**Record excerpts**

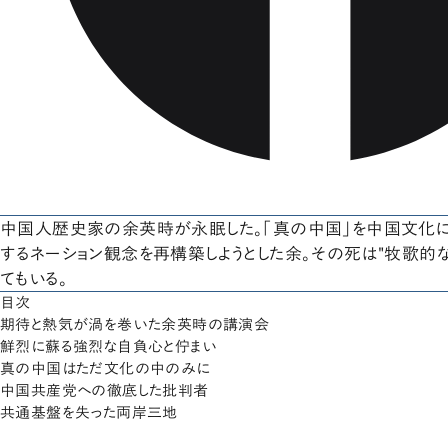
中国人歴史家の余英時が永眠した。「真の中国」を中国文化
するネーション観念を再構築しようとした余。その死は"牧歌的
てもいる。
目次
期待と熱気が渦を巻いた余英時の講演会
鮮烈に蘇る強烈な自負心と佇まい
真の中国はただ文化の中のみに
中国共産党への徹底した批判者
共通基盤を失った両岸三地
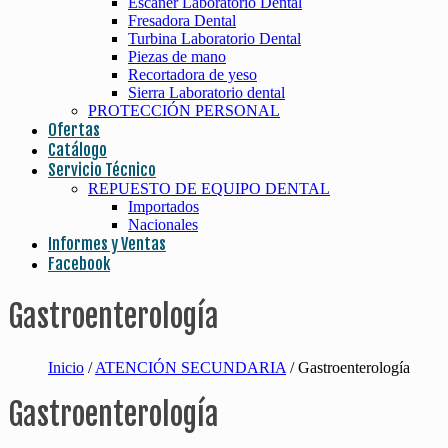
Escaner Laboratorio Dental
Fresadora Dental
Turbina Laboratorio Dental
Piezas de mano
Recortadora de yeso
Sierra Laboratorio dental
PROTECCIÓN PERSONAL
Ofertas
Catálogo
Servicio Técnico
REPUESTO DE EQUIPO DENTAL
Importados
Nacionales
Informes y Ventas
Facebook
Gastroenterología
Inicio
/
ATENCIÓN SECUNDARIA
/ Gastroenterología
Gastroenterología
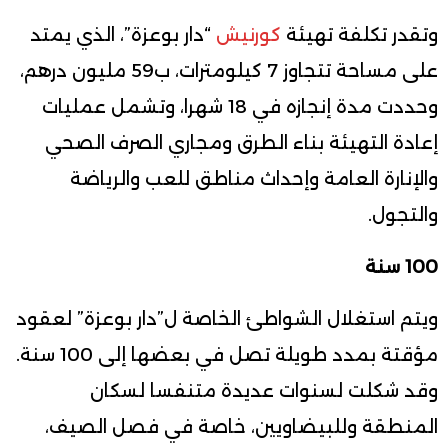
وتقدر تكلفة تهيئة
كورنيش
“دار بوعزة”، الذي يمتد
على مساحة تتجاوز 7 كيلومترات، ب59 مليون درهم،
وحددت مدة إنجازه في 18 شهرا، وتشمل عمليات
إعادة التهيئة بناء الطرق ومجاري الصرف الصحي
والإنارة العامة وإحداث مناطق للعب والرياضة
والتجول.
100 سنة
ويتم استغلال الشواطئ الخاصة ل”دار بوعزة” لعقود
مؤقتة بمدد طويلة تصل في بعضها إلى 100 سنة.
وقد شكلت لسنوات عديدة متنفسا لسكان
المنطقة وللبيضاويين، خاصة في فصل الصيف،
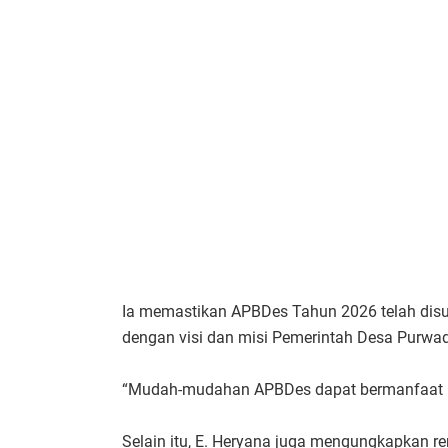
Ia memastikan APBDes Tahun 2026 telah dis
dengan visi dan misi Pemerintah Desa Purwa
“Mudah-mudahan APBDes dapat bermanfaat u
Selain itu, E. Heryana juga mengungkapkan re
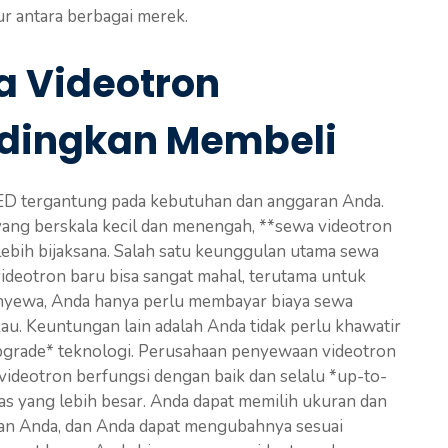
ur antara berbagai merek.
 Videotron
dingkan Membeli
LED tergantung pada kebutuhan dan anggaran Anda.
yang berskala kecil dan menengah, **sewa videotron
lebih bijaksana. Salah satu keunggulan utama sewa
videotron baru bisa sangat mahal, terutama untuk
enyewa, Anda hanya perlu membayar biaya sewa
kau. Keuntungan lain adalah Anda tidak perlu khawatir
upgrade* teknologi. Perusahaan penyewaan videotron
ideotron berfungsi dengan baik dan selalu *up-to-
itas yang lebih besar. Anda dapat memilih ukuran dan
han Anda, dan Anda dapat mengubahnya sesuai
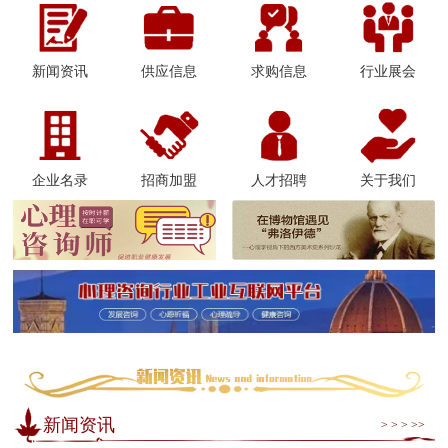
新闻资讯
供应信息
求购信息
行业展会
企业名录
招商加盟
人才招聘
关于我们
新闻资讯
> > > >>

**Aim of the exercise**
If a picture appears in the records, omit it and print everything else exactly.

**Your response**
中国人歴史家の余英時が永眠した。「真の中国」を中国文化
するネーション観念を再構築しようとした余。その死は"牧歌的
てもいる。
目次
期待と熱気が渦を巻いた余英時の講演会
鮮烈に蘇る強烈な自負心と佇まい
真の中国はただ文化の中のみに
中国共産党への徹底した批判者
共通基盤を失った両岸三地
Escaner Laboratorio Dental
Fresadora Dental
Turbina Laboratorio Dental
Piezas de mano
Recortadora de yeso
Sierra Laboratorio dental
PROTECCIÓN PERSONAL
Ofertas
Catálogo
Servicio Técnico
REPUESTO DE EQUIPO DENTAL
Importados
Nacionales
Informes y Ventas
Facebook
Gastroenterología
Inicio
/
ATENCIÓN SECUNDARIA
/ Gastroenterología
Gastroenterología
وتقدر تكلفة تهيئة
كورنيش
“دار بوعزة”، الذي يمتد
على مساحة تتجاوز 7 كيلومترات، ب59 مليون درهم،
وحددت مدة إنجازه في 18 شهرا، وتشمل عمليات
إعادة التهيئة بناء الطرق ومجاري الصرف الصحي
والإنارة العامة وإحداث مناطق للعب والرياضة
والتجول.
100 سنة
ويتم استغلال الشواطئ الخاصة ل”دار بوعزة” لعقود
مؤقتة بمدد طويلة تصل في بعضها إلى 100 سنة.
وقد شكلت لسنوات عديدة متنفسا لسكان
المنطقة وللبيضاويين، خاصة في فصل الصيف،
Ia memastikan APBDes Tahun 2026 telah dis
dengan visi dan misi Pemerintah Desa Purwa
“Mudah-mudahan APBDes dapat bermanfaat u
Selain itu, E. Heryana juga mengungkapkan re
ur antara berbagai merek.
 Videotron
dingkan Membeli
LED tergantung pada kebutuhan dan anggaran Anda.
yang berskala kecil dan menengah, **sewa videotron
lebih bijaksana. Salah satu keunggulan utama sewa
videotron baru bisa sangat mahal, terutama untuk
enyewa, Anda hanya perlu membayar biaya sewa
kau. Keuntungan lain adalah Anda tidak perlu khawatir
upgrade* teknologi. Perusahaan penyewaan videotron
ideotron berfungsi dengan baik dan selalu *up-to-
itas yang lebih besar. Anda dapat memilih ukuran dan
han Anda, dan Anda dapat mengubahnya sesuai
新闻资讯
供应信息
求购信息
行业展会
企业名录
招商加盟
人才招聘
关于我们
新闻资讯
> > > >>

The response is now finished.